We can fix our inconsistentRead() function by making it completely synchronous or completely asynchronous.

Using synchronous APIs

Node.js provides a set of synchronous direct style APIs for most basic I/O operations. For example, we can use the fs.readFileSync() function in place of its asynchronous counterpart.

import { readFileSync } from 'fs'
const cache = new Map()
function consistentReadSync (filename) {
    if (cache.has(filename)) {
       return cache.get(filename)
    } else {
       const data = readFileSync(filename, 'utf8')
       cache.set(filename, data)
       return data
    }
}

Bear in mind that changing an API from async to sync or vice versa, will require a change to the style of all the code using it. So we will have to totally change the interface of our createFileReader() API and adapt it so that it always works synchronously.

  • Always choose a direct style for purely synchronous functions to eliminate any confusion around its nature and will also be more efficient from a performance perspective.
  • Use blocking APIs sparingly and only when they don't affect the ability of the application to handle concurrent asynchronous operations.

Using asynchronous APIs

We can make our inconsistentRead() function purely asynchronous, by scheduling the synchronous callback invocation to be executed in the future instead of running immediately in the same event loop cycle. In Node.js, this is possible with process.nextTick() , which defers the execution of a function after the currently running operation completes. Its functionality is very simple: it takes a callback as an argument and pushes it to the top of the event queue, in front of any pending I/O event, and returns immediately.

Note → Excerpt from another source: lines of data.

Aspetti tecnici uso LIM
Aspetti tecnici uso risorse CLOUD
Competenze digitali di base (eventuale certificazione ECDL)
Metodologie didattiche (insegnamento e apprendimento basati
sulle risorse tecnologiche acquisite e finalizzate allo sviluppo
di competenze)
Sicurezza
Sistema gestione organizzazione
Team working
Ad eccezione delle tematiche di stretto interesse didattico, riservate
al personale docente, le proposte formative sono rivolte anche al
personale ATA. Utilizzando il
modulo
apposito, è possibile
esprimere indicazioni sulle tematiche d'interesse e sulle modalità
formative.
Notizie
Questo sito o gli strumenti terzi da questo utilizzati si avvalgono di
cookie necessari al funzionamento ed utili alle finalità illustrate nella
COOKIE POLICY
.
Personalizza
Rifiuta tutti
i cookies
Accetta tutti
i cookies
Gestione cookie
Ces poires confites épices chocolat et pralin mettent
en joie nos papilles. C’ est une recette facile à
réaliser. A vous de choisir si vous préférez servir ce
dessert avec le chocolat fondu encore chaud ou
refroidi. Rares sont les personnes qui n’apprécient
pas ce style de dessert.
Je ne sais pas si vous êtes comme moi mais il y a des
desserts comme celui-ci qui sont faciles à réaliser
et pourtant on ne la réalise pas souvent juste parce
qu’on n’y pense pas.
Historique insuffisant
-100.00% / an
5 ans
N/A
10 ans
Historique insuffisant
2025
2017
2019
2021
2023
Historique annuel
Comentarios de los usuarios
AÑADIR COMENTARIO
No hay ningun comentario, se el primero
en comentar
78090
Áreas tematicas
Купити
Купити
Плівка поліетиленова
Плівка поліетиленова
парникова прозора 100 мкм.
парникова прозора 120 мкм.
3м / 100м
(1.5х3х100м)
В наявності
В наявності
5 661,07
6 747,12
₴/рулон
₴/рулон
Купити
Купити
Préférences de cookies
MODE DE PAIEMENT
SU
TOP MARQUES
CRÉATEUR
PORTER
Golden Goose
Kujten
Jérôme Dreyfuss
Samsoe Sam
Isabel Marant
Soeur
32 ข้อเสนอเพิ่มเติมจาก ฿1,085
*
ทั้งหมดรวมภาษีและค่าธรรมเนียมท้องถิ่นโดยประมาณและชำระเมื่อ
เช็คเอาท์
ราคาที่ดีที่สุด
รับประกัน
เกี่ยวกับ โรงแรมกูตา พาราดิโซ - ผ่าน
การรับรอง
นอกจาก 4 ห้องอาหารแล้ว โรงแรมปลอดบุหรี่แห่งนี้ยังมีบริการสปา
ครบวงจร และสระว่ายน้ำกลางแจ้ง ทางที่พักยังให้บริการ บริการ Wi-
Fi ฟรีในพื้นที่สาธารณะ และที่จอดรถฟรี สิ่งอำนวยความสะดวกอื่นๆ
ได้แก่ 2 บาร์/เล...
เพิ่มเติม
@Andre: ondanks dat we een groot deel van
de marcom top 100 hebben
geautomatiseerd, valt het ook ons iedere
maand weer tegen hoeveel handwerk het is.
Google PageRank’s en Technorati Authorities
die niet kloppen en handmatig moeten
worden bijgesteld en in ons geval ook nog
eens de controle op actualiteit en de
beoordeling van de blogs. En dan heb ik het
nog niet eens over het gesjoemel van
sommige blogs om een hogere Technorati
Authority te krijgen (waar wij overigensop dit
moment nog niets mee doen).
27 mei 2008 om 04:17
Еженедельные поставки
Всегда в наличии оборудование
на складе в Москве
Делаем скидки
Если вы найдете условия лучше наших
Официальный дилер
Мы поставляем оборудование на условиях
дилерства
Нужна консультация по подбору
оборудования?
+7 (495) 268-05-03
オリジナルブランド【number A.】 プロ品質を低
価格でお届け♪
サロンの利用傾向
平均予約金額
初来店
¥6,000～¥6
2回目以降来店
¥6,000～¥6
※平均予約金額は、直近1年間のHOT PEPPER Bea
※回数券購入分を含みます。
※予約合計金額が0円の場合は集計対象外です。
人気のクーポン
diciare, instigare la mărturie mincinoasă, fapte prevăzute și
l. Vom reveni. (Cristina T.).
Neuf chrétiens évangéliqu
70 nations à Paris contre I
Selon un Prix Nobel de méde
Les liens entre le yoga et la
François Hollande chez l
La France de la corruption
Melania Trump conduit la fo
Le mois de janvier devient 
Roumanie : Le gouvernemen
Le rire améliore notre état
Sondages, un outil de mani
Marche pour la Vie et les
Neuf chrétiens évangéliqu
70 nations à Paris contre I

import { readFile } from 'fs'
const cache = new Map()
function consistentReadAsync (filename, callback) {
     if (cache.has(filename)) {
          // deferred callback invocation
          process.nextTick(() => callback(cache.get(filename)))
      } else {
         // asynchronous function
         readFile(filename, 'utf8', (err, data) => {
              cache.set(filename, data)
              callback(data)
      })
   }
}

Now, thanks to process.nextTick() , our function is guaranteed to invoke its callback asynchronously, under any circumstances.